Zhao Jiarong, director of the department of environment resources conservation under the National Development and Reform Commission, described the plan as the biggest and most ambitious one of its kind in China's history.
Goals have been set to reduce coal consumption to 2.25 tons per 10,000 yuan (US$1,200) of GDP by 2010 - 0.43 tons less than in 2002 - and 1.54 tons by 2020.
All buildings built after 2006 will need to use measures that could save 50 percent of energy consumption per square meter.
"We will promote metered central heating systems in residences and public buildings, as we do with electricity now," said Zhao.
Existing buildings will also be adapted, especially hotels in northern China, to reduce consumption. By 2010, the work will be complete in 25 percent of big city areas, 15 percent of medium cities and 10 percent of small cities.
"We will come up with a list of energy-saving products and include them in the catalogue of government procurement," said Zhao.
China has the potential to save 300 million tons of standard coal each year, she said. The country consumed 1.51 billion tons in 2002.
Zhao attributed high consumption to slow tertiary development, outdated equipment and poor management in factories.
Energy consumption per unit output of tertiary industries is only 43 percent of that of secondary industries.
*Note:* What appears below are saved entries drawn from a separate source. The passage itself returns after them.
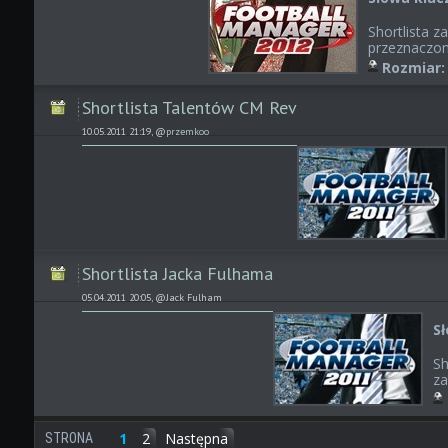
Shortlista 
przeznaczon
Rozmiar:
Shortlista Talentów CM Rev
10.05.2011 21:19, @
przemkoo
Shortlista Jacka Fulhama
05.04.2011 20:05, @Jack Fulham
S
Sh
za
1
2
Następna
STRONA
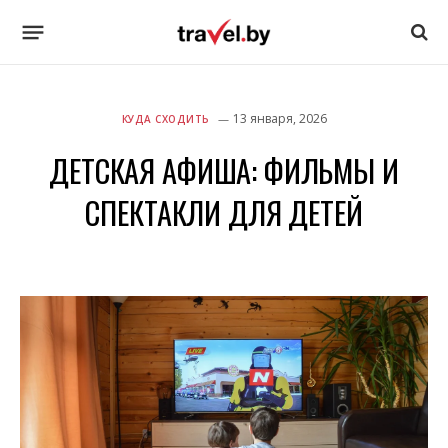
13 января, 2026
КУДА СХОДИТЬ
ДЕТСКАЯ АФИША: ФИЛЬМЫ И
СПЕКТАКЛИ ДЛЯ ДЕТЕЙ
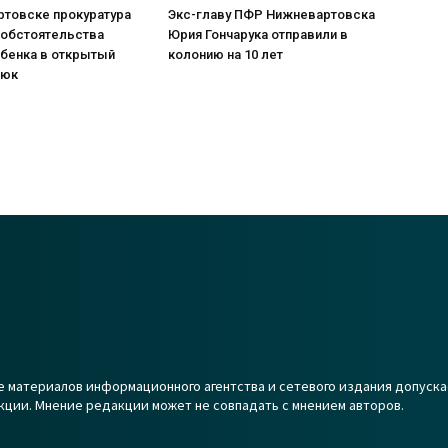
ртовске прокуратура
Экс-главу ПФР Нижневартовска
 обстоятельства
Юрия Гончарука отправили в
ебенка в открытый
колонию на 10 лет
люк
 материалов информационного агентства и сетевого издания допуска
кции. Мнение редакции может не совпадать с мнением авторов.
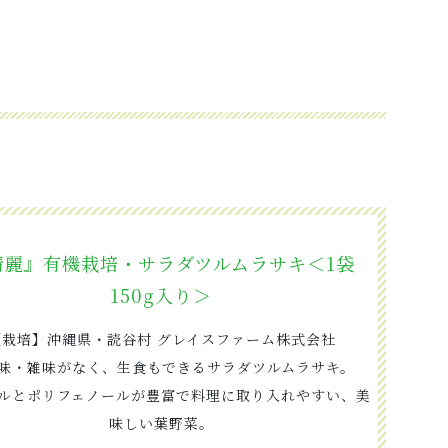
清麗』有機栽培・サラダツルムラサキ＜1袋
150g入り＞
【栽培】沖縄県・読谷村 グレイスファーム株式会社
味・雑味がなく、生食もできるサラダツルムラサキ。
ルとポリフェノールが豊富で料理に取り入れやすい、美
味しい葉野菜。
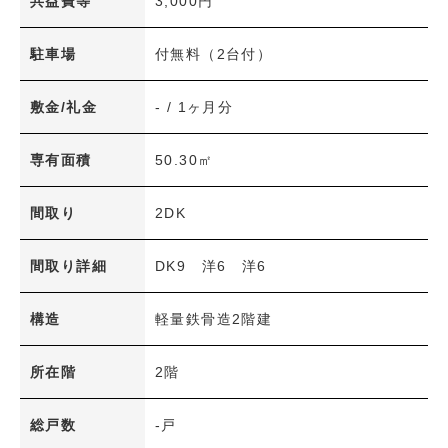
共益費等
3,000円
新着物件
賃料(共益費込)
駐車場
付無料（2台付）
〜
専有面積
敷金/礼金
- / 1ヶ月分
〜
築年数
専有面積
50.30㎡
〜
間取り
2DK
間取り
1R・1K～1LDK
2K～2LDK+S
間取り詳細
DK9 洋6 洋6
3K～3LDK+S
4K～4LDK+S
構造
軽量鉄骨造2階建
5K～5LDK+S
6K以上
その他
所在階
2階
交通機関
総戸数
-戸
JR
アストラムライン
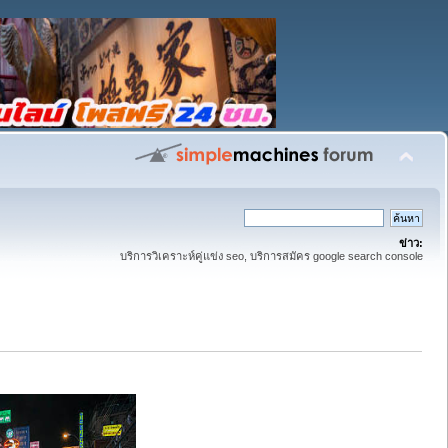
ข่าว:
บริการวิเคราะห์คู่แข่ง seo, บริการสมัคร google search console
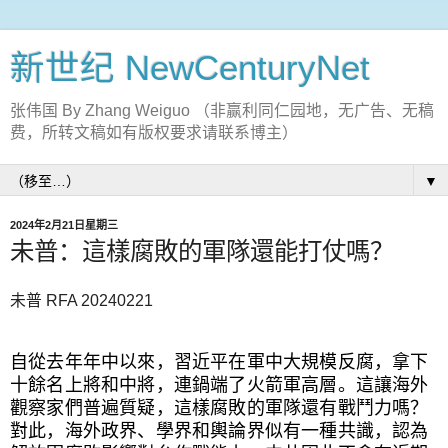
新世纪 NewCenturyNet
张伟国 By Zhang Weiguo （非赢利同仁园地，无广告、无稿
费，所转文稿如有版权要求请联系博主）
▼
2024年2月21日星期三
未普：這樣腐敗的軍隊還能打仗嗎？
未普 RFA 20240221
自從去年年中以來，習近平在軍中大規模反腐，拿下
十餘名上將和中將，連鍋端了火箭軍高層。這讓海外
觀察家們普遍質疑，這樣腐敗的軍隊還有戰鬥力嗎？
對此，海外政界、學界和輿論界似有一種共識，認為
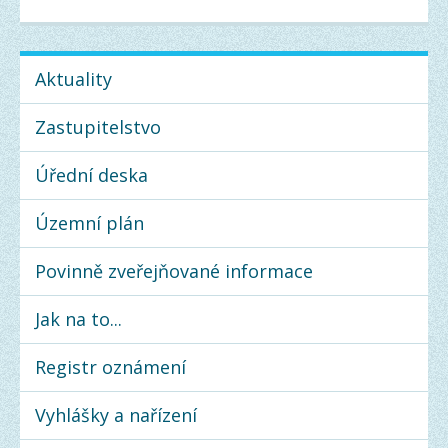
Aktuality
Zastupitelstvo
Úřední deska
Územní plán
Povinně zveřejňované informace
Jak na to...
Registr oznámení
Vyhlášky a nařízení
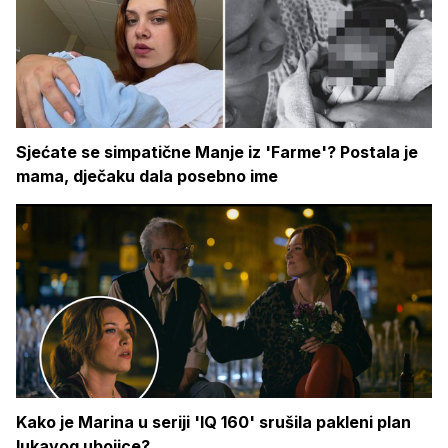
Sjećate se simpatične Manje iz 'Farme'? Postala je
mama, dječaku dala posebno ime
Kako je Marina u seriji 'IQ 160' srušila pakleni plan
lukavog ubojice?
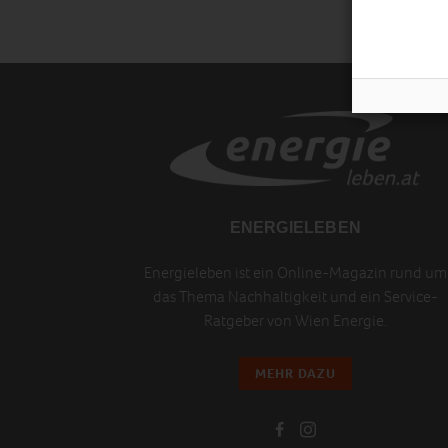
ENERGIELEBEN
Energieleben ist ein Online-Magazin rund um
das Thema Nachhaltigkeit und ein Service-
Ratgeber von Wien Energie.
MEHR DAZU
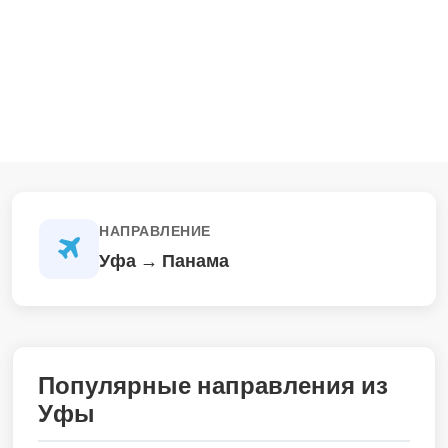
НАПРАВЛЕНИЕ
Уфа → Панама
Популярные направления из
Уфы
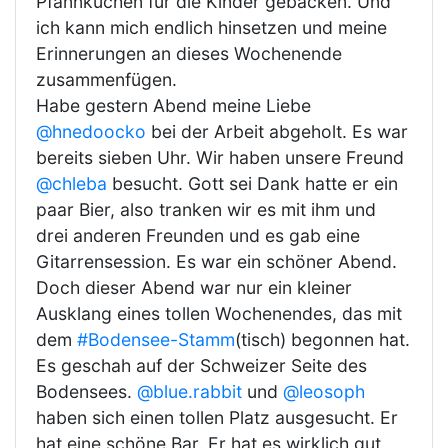
Pfannkuchen für die Kinder gebacken. Und
ich kann mich endlich hinsetzen und meine
Erinnerungen an dieses Wochenende
zusammenfügen.
Habe gestern Abend meine Liebe
@hnedoocko
bei der Arbeit abgeholt. Es war
bereits sieben Uhr. Wir haben unsere Freund
@chleba
besucht. Gott sei Dank hatte er ein
paar Bier, also tranken wir es mit ihm und
drei anderen Freunden und es gab eine
Gitarrensession. Es war ein schöner Abend.
Doch dieser Abend war nur ein kleiner
Ausklang eines tollen Wochenendes, das mit
dem
#Bodensee-Stamm
(tisch) begonnen hat.
Es geschah auf der Schweizer Seite des
Bodensees.
@blue.rabbit
und
@leosoph
haben sich einen tollen Platz ausgesucht. Er
hat eine schöne Bar. Er hat es wirklich gut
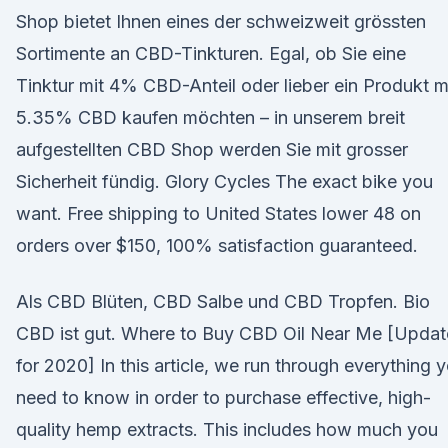
Shop bietet Ihnen eines der schweizweit grössten
Sortimente an CBD-Tinkturen. Egal, ob Sie eine
Tinktur mit 4% CBD-Anteil oder lieber ein Produkt m
5.35% CBD kaufen möchten – in unserem breit
aufgestellten CBD Shop werden Sie mit grosser
Sicherheit fündig. Glory Cycles The exact bike you
want. Free shipping to United States lower 48 on
orders over $150, 100% satisfaction guaranteed.
Als CBD Blüten, CBD Salbe und CBD Tropfen. Bio
CBD ist gut. Where to Buy CBD Oil Near Me [Upda
for 2020] In this article, we run through everything 
need to know in order to purchase effective, high-
quality hemp extracts. This includes how much you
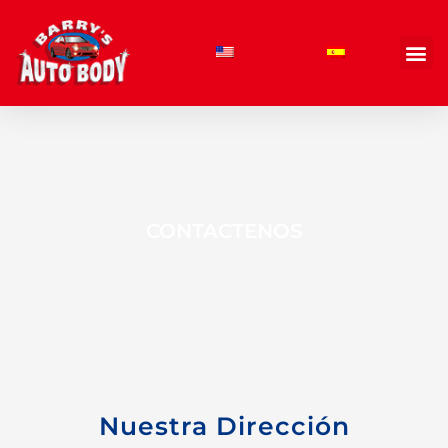
Skip
to
content
CONTACTENOS
Nuestra Dirección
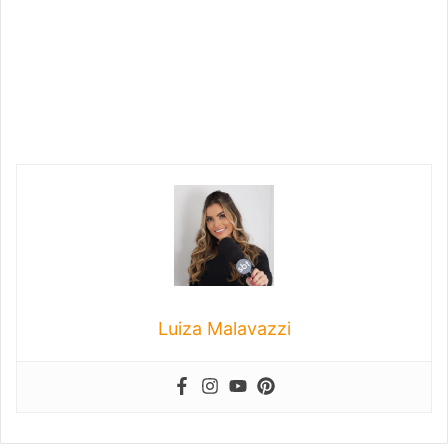
Luiza Malavazzi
But the value of the tertiary sector accounted for only one third of GDP, thirty percentage points lower than the world average.
"Therefore, we should speed up the development of tertiary industries," said Zhao.
To make good use of China's resources, Zhao said the coal should primarily be used to generate electricity.
"In coal-fired power plants with sulfur dioxide-removing equipment, the utilization ratio of coal is high and sulfur dioxide pollution is reduced, " said Zhao.
Zhao said petroleum should be used for chemical production, transportation and other purposes where there is no alternative.
"We should try to use clean coal and natural gas to replace petroleum," she said.
"We find that in developed countries, cars with low displacements are often encouraged for low pollution, but it is a pity that in some parts of China, this kind of car can not go on the speedway."